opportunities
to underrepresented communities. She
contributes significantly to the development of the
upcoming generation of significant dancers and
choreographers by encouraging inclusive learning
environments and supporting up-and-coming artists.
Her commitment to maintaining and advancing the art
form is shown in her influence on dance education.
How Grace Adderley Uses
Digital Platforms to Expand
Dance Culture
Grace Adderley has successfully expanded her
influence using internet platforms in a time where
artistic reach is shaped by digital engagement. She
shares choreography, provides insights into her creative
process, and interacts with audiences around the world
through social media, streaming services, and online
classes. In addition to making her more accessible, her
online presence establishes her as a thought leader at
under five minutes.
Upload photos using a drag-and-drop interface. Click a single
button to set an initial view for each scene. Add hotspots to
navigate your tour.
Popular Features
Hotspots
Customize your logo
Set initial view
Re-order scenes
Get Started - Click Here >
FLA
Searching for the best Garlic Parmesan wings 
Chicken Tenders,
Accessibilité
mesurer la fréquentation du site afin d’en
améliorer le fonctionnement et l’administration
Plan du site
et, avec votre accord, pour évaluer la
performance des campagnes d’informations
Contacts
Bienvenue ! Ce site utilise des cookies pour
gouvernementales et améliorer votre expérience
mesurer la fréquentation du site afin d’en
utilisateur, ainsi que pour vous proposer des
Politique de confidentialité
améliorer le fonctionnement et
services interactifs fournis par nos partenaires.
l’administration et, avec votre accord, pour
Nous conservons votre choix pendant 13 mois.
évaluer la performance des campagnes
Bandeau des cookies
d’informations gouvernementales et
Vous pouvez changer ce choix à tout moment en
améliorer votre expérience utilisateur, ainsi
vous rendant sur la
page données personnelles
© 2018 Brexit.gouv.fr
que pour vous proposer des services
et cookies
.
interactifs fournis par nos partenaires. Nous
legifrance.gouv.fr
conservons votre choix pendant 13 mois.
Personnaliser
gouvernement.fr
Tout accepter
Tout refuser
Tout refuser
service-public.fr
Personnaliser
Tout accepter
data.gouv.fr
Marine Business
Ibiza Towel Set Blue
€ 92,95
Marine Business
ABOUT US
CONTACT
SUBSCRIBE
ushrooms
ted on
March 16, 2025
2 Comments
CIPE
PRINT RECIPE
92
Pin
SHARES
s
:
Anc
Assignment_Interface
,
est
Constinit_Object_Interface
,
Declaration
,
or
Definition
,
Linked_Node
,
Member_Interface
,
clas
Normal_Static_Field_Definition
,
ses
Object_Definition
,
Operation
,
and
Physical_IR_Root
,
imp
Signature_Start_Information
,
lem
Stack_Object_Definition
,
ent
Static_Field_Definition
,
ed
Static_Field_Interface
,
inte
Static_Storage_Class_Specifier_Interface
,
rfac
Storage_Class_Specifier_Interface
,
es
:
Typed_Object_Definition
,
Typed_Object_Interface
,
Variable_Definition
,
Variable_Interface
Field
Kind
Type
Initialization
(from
_ _ _ _ _ _ _
*Assigned task*
An exact transcription of all the records is needed.

*Answer to this task*
opportunities
to underrepresented communities. She
contributes significantly to the development of the
upcoming generation of significant dancers and
choreographers by encouraging inclusive learning
environments and supporting up-and-coming artists.
Her commitment to maintaining and advancing the art
form is shown in her influence on dance education.
How Grace Adderley Uses
Digital Platforms to Expand
Dance Culture
Grace Adderley has successfully expanded her
influence using internet platforms in a time where
artistic reach is shaped by digital engagement. She
shares choreography, provides insights into her creative
process, and interacts with audiences around the world
through social media, streaming services, and online
classes. In addition to making her more accessible, her
online presence establishes her as a thought leader at
under five minutes.
Upload photos using a drag-and-drop interface. Click a single
button to set an initial view for each scene. Add hotspots to
navigate your tour.
Popular Features
Hotspots
Customize your logo
Set initial view
Re-order scenes
Get Started - Click Here >
FLA
Searching for the best Garlic Parmesan wings 
Chicken Tenders,
Accessibilité
mesurer la fréquentation du site afin d’en
améliorer le fonctionnement et l’administration
Plan du site
et, avec votre accord, pour évaluer la
performance des campagnes d’informations
Contacts
Bienvenue ! Ce site utilise des cookies pour
gouvernementales et améliorer votre expérience
mesurer la fréquentation du site afin d’en
utilisateur, ainsi que pour vous proposer des
Politique de confidentialité
améliorer le fonctionnement et
services interactifs fournis par nos partenaires.
l’administration et, avec votre accord, pour
Nous conservons votre choix pendant 13 mois.
évaluer la performance des campagnes
Bandeau des cookies
d’informations gouvernementales et
Vous pouvez changer ce choix à tout moment en
améliorer votre expérience utilisateur, ainsi
vous rendant sur la
page données personnelles
© 2018 Brexit.gouv.fr
que pour vous proposer des services
et cookies
.
interactifs fournis par nos partenaires. Nous
legifrance.gouv.fr
conservons votre choix pendant 13 mois.
Personnaliser
gouvernement.fr
Tout accepter
Tout refuser
Tout refuser
service-public.fr
Personnaliser
Tout accepter
data.gouv.fr
Marine Business
Ibiza Towel Set Blue
€ 92,95
Marine Business
ABOUT US
CONTACT
SUBSCRIBE
ushrooms
ted on
March 16, 2025
2 Comments
CIPE
PRINT RECIPE
92
Pin
SHARES
s
:
Anc
Assignment_Interface
,
est
Constinit_Object_Interface
,
Declaration
,
or
Definition
,
Linked_Node
,
Member_Interface
,
clas
Normal_Static_Field_Definition
,
ses
Object_Definition
,
Operation
,
and
Physical_IR_Root
,
imp
Signature_Start_Information
,
lem
Stack_Object_Definition
,
ent
Static_Field_Definition
,
ed
Static_Field_Interface
,
inte
Static_Storage_Class_Specifier_Interface
,
rfac
Storage_Class_Specifier_Interface
,
es
:
Typed_Object_Definition
,
Typed_Object_Interface
,
Variable_Definition
,
Variable_Interface
Field
Kind
Type
Initialization
(from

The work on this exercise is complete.